Brief:
Which lines run from the line with "Et, j'ai glissé dans ma boîte qui ne co" through the line with "J'ai épongé les perles de sueurs et je" in the entries below? Print them exactly, both ends included, and nothing more.
================================
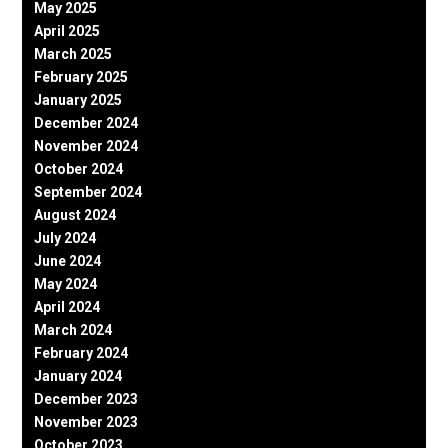
May 2025
April 2025
March 2025
February 2025
January 2025
December 2024
November 2024
October 2024
September 2024
August 2024
July 2024
June 2024
May 2024
April 2024
March 2024
February 2024
January 2024
December 2023
November 2023
October 2023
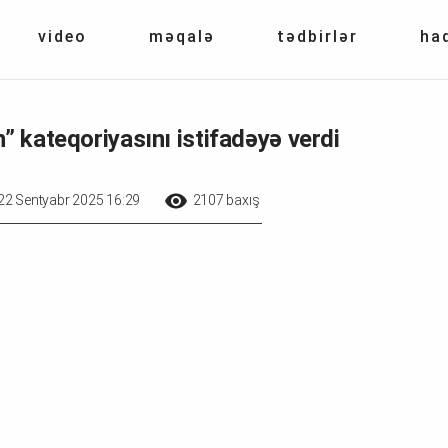
video
məqalə
tədbirlər
ha
” kateqoriyasını istifadəyə verdi
22 Sentyabr 2025 16:29
2107 baxış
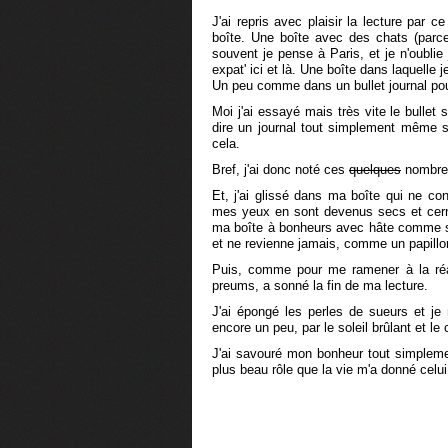
J'ai repris avec plaisir la lecture par ce
boîte. Une boîte avec des chats (parce
souvent je pense à Paris, et je n'oublie
expat' ici et là. Une boîte dans laquelle 
Un peu comme dans un bullet journal pour
Moi j'ai essayé mais très vite le bullet 
dire un journal tout simplement même si 
cela.
Bref, j'ai donc noté ces
quelques
nombreu
Et, j'ai glissé dans ma boîte qui ne co
mes yeux en sont devenus secs et cerné
ma boîte à bonheurs avec hâte comme si
et ne revienne jamais, comme un papillo
Puis, comme pour me ramener à la réa
preums, a sonné la fin de ma lecture.
J'ai épongé les perles de sueurs et je 
encore un peu, par le soleil brûlant et le 
J'ai savouré mon bonheur tout simplemen
plus beau rôle que la vie m'a donné celu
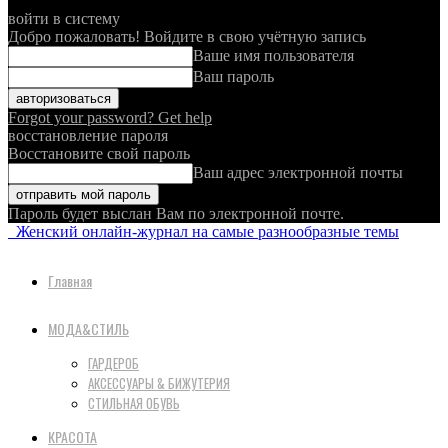
войти в систему
Добро пожаловать! Войдите в свою учётную запись
Ваше имя пользователя
Ваш пароль
Forgot your password? Get help
восстановление пароля
Восстановите свой пароль
Ваш адрес электронной почты
Пароль будет выслан Вам по электронной почте.
Женский онлайн-журнал на самые разнообразные темы
Главная
МОДА&СТИЛЬ
ГАРДЕРОБ
АКСЕССУАРЫ & БИЖУТЕРИЯ
СТИЛЬНАЯ ОБУВЬ
КРАСОТА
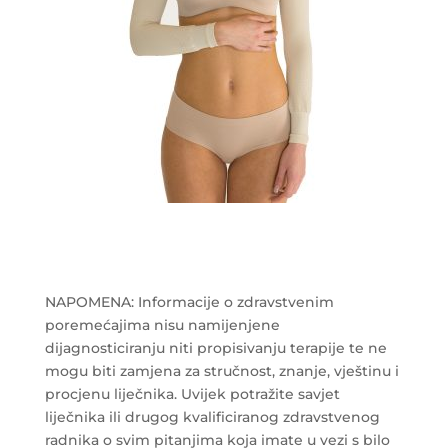
NAPOMENA: Informacije o zdravstvenim
poremećajima nisu namijenjene
dijagnosticiranju niti propisivanju terapije te ne
mogu biti zamjena za stručnost, znanje, vještinu i
procjenu liječnika. Uvijek potražite savjet
liječnika ili drugog kvalificiranog zdravstvenog
radnika o svim pitanjima koja imate u vezi s bilo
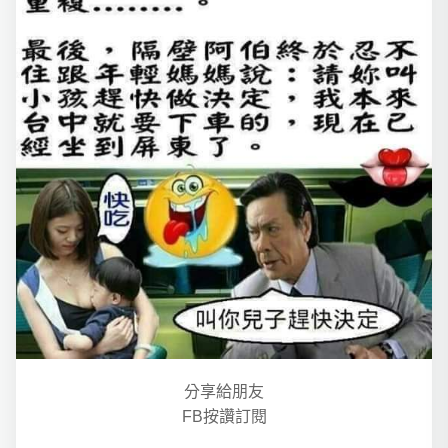
分享給朋友
FB按讚訂閱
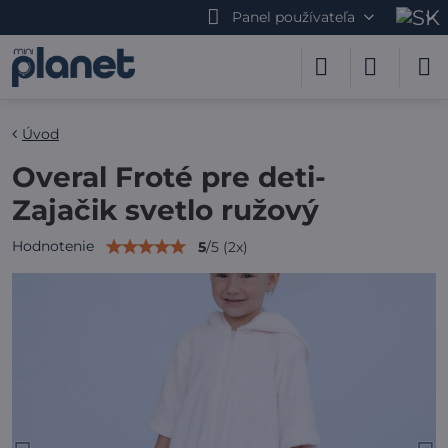
Panel používateľa
Úvod
Overal Froté pre deti-
Zajačik svetlo ružový
Hodnotenie
5
/
5
(
2
x)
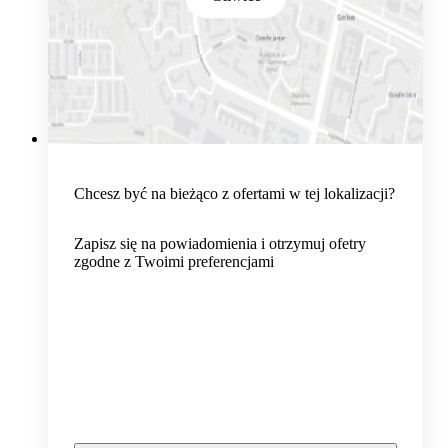
Chcesz być na bieżąco z ofertami w tej lokalizacji?
Zapisz się na powiadomienia i otrzymuj ofetry
zgodne z Twoimi preferencjami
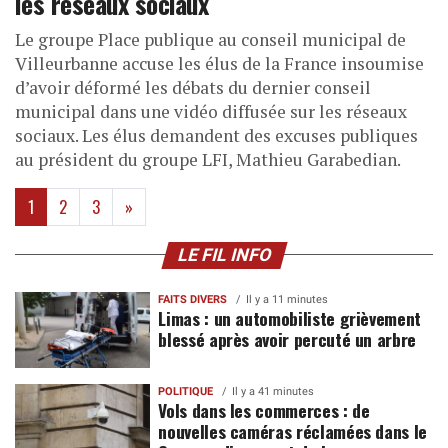
les réseaux sociaux
Le groupe Place publique au conseil municipal de
Villeurbanne accuse les élus de la France insoumise
d’avoir déformé les débats du dernier conseil
municipal dans une vidéo diffusée sur les réseaux
sociaux. Les élus demandent des excuses publiques
au président du groupe LFI, Mathieu Garabedian.
(current)
1
2
3
»
LE FIL INFO
FAITS DIVERS
Il y a 11 minutes
Limas : un automobiliste grièvement
blessé après avoir percuté un arbre
POLITIQUE
Il y a 41 minutes
Vols dans les commerces : de
nouvelles caméras réclamées dans le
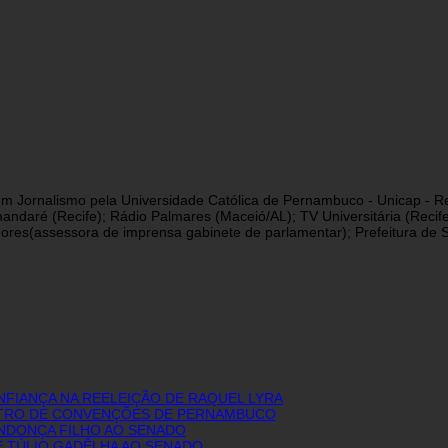
a em Jornalismo pela Universidade Católica de Pernambuco - Unicap - Re
andaré (Recife); Rádio Palmares (Maceió/AL); TV Universitária (Reci
res(assessora de imprensa gabinete de parlamentar); Prefeitura de São
FIANÇA NA REELEIÇÃO DE RAQUEL LYRA
NTRO DE CONVENÇÕES DE PERNAMBUCO
ENDONÇA FILHO AO SENADO
E TÚLIO GADÊLHA AO SENADO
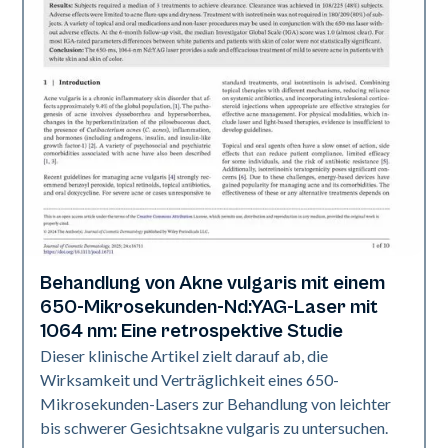
Behandlung von Akne vulgaris mit einem
Akne
650-Mikrosekunden-Nd:YAG-Laser mit
1064 nm: Eine retrospektive Studie
Dieser klinische Artikel zielt darauf ab, die
Wirksamkeit und Verträglichkeit eines 650-
Mikrosekunden-Lasers zur Behandlung von leichter
bis schwerer Gesichtsakne vulgaris zu untersuchen.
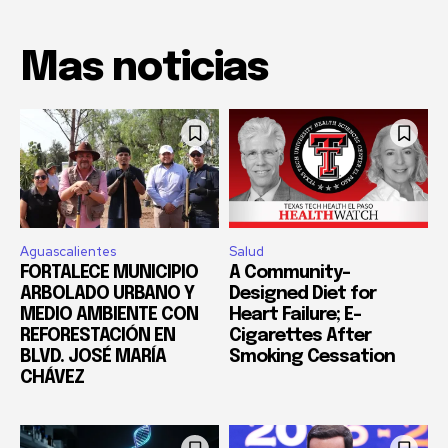
Mas noticias
Aguascalientes
Salud
FORTALECE MUNICIPIO
A Community-
ARBOLADO URBANO Y
Designed Diet for
MEDIO AMBIENTE CON
Heart Failure; E-
REFORESTACIÓN EN
Cigarettes After
BLVD. JOSÉ MARÍA
Smoking Cessation
CHÁVEZ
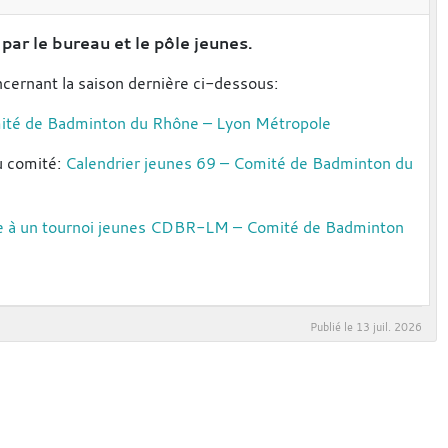
ar le bureau et le pôle jeunes.
ncernant la saison dernière ci-dessous:
omité de Badminton du Rhône – Lyon Métropole
du comité:
Calendrier jeunes 69 – Comité de Badminton du
re à un tournoi jeunes CDBR-LM – Comité de Badminton
Publié le
13 juil. 2026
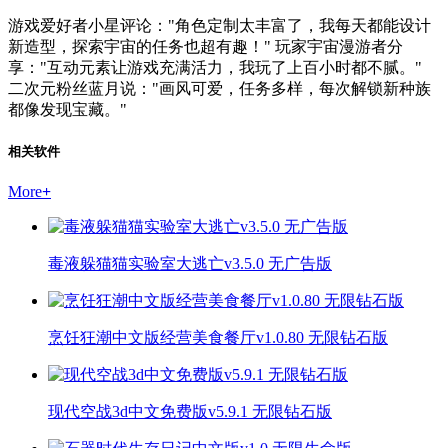
游戏爱好者小星评论："角色定制太丰富了，我每天都能设计
新造型，探索宇宙的任务也超有趣！" 玩家宇宙漫游者分
享："互动元素让游戏充满活力，我玩了上百小时都不腻。"
二次元粉丝蓝月说："画风可爱，任务多样，每次解锁新种族
都像发现宝藏。"
相关软件
More
+
毒液躲猫猫实验室大逃亡v3.5.0 无广告版
烹饪狂潮中文版经营美食餐厅v1.0.80 无限钻石版
现代空战3d中文免费版v5.9.1 无限钻石版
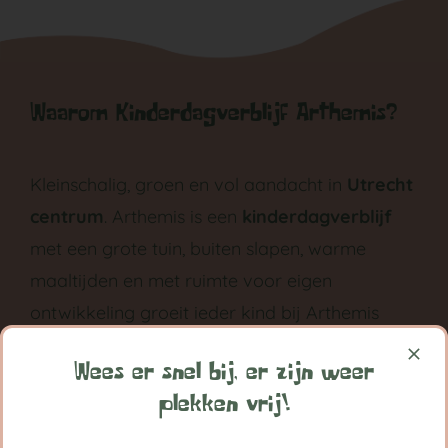
Waarom Kinderdagverblijf Arthemis?
Kleinschalig, groen en vol aandacht in
Utrecht
centrum
. Arthemis is een
kinderdagverblijf
met een grote tuin, buiten slapen, warme
maaltijden en met ruimte voor eigen
ontwikkeling groeit ieder kind bij Arthemis
grootst in vertrouwen.
Wees er snel bij, er zijn weer
Volg ons op:
plekken vrij!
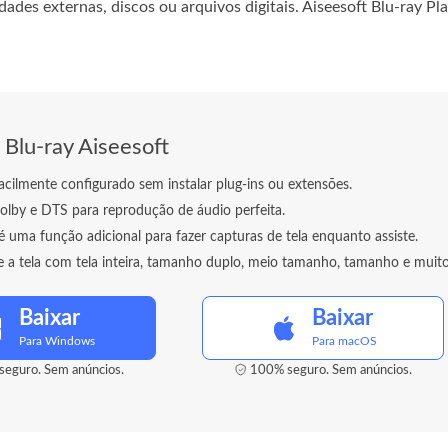
ades externas, discos ou arquivos digitais. Aiseesoft Blu-ray Pl
 Blu-ray Aiseesoft
acilmente configurado sem instalar plug-ins ou extensões.
olby e DTS para reprodução de áudio perfeita.
 uma função adicional para fazer capturas de tela enquanto assiste.
e a tela com tela inteira, tamanho duplo, meio tamanho, tamanho e muito
Baixar
Baixar
Para Windows
Para macOS
eguro. Sem anúncios.
100% seguro. Sem anúncios.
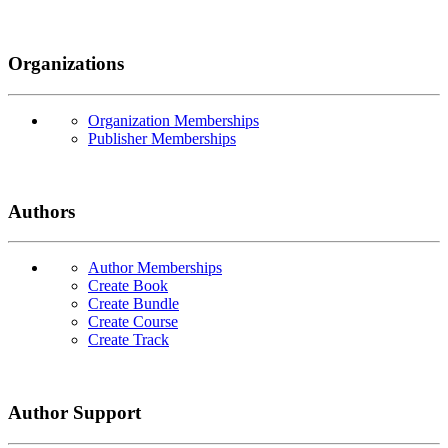
Organizations
Organization Memberships
Publisher Memberships
Authors
Author Memberships
Create Book
Create Bundle
Create Course
Create Track
Author Support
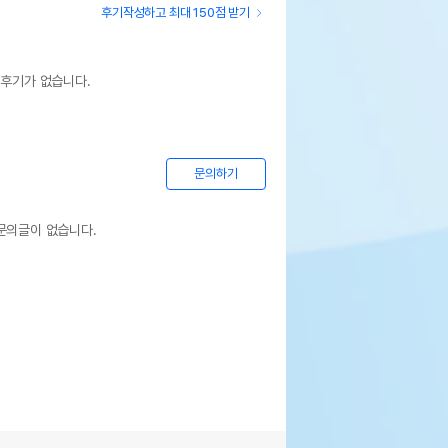
후기작성하고 최대 150점 받기
 후기가 없습니다.
문의하기
문의글이 없습니다.
상세설명 참조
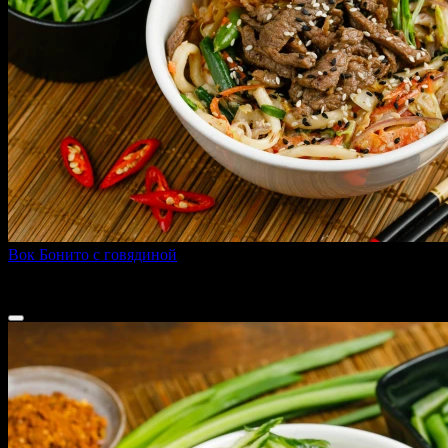
Вок Бонито с говядиной
330 г
339 ₽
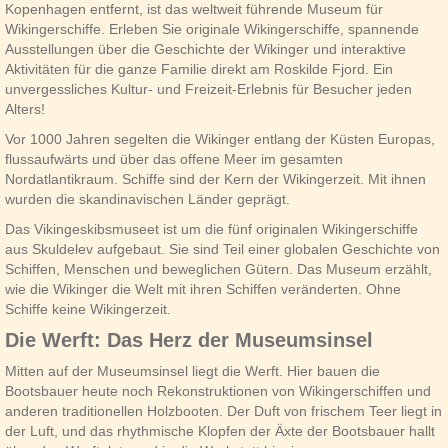
Kopenhagen entfernt, ist das weltweit führende Museum für
Wikingerschiffe. Erleben Sie originale Wikingerschiffe, spannende
Ausstellungen über die Geschichte der Wikinger und interaktive
Aktivitäten für die ganze Familie direkt am Roskilde Fjord. Ein
unvergessliches Kultur- und Freizeit-Erlebnis für Besucher jeden
Alters!
Vor 1000 Jahren segelten die Wikinger entlang der Küsten Europas,
flussaufwärts und über das offene Meer im gesamten
Nordatlantikraum. Schiffe sind der Kern der Wikingerzeit. Mit ihnen
wurden die skandinavischen Länder geprägt.
Das Vikingeskibsmuseet ist um die fünf originalen Wikingerschiffe
aus Skuldelev aufgebaut. Sie sind Teil einer globalen Geschichte von
Schiffen, Menschen und beweglichen Gütern. Das Museum erzählt,
wie die Wikinger die Welt mit ihren Schiffen veränderten. Ohne
Schiffe keine Wikingerzeit.
Die Werft: Das Herz der Museumsinsel
Mitten auf der Museumsinsel liegt die Werft. Hier bauen die
Bootsbauer heute noch Rekonstruktionen von Wikingerschiffen und
anderen traditionellen Holzbooten. Der Duft von frischem Teer liegt in
der Luft, und das rhythmische Klopfen der Äxte der Bootsbauer hallt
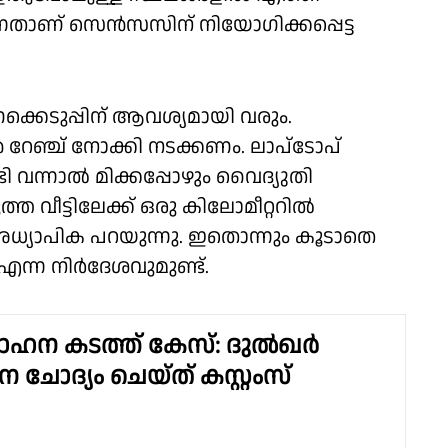
്നതാണ് സെൻസസിന് നിയോഗിക്കപ്പെട്ട
ക്കെടുപ്പിന് ആവശ്യമായി വരും.
ച് നോക്കി നടക്കണം. ലാപ്ടോപ്
ി വന്നാൽ മിക്കപ്പോഴും വൈദ്യുതി
്ത വീട്ടിലേക്ക് ഒരു കിലോമീറ്ററിൽ
്യാപിക പറയുന്നു. ഇതൊന്നും കൂടാതെ
എന്ന നിർദേശവുമുണ്ട്.
 വാഹന കടത്ത് കേസ്: ദുൽഖർ
ചോദ്യം ചെയ്ത് കസ്റ്റംസ്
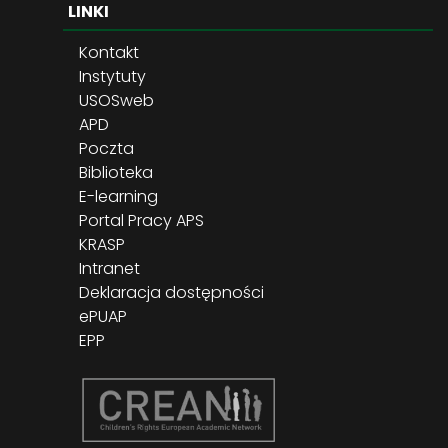
LINKI
Kontakt
Instytuty
USOSweb
APD
Poczta
Biblioteka
E-learning
Portal Pracy APS
KRASP
Intranet
Deklaracja dostępności
ePUAP
EPP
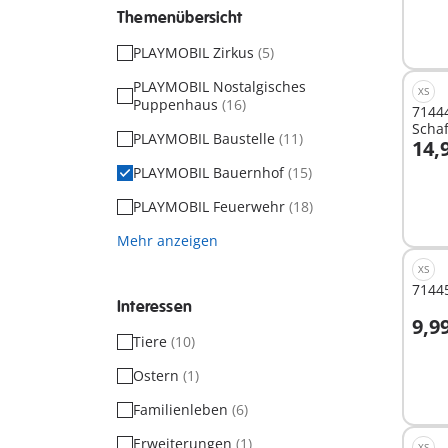
Themenübersicht
PLAYMOBIL Zirkus
(5)
PLAYMOBIL Nostalgisches
XS
Puppenhaus
(16)
71444
Scha
PLAYMOBIL Baustelle
(11)
14,
I
PLAYMOBIL Bauernhof
(15)
PLAYMOBIL Feuerwehr
(18)
Mehr anzeigen
XS
7144
Interessen
9,9
I
Tiere
(10)
Ostern
(1)
Familienleben
(6)
Erweiterungen
(1)
XS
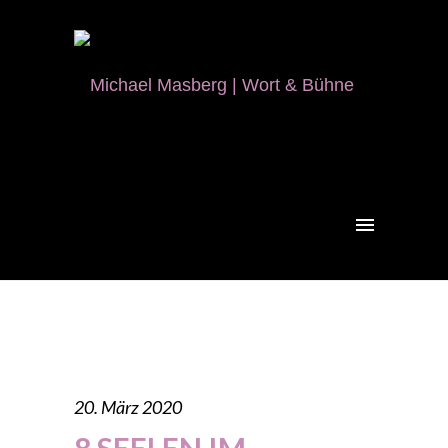
20. März 2020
================================
Answer for the task:
Et, j'ai glissé dans ma boîte qui ne co
mes yeux en sont devenus secs et cerné
ma boîte à bonheurs avec hâte comme si
et ne revienne jamais, comme un papillo
Puis, comme pour me ramener à la réa
preums, a sonné la fin de ma lecture.
J'ai épongé les perles de sueurs et je 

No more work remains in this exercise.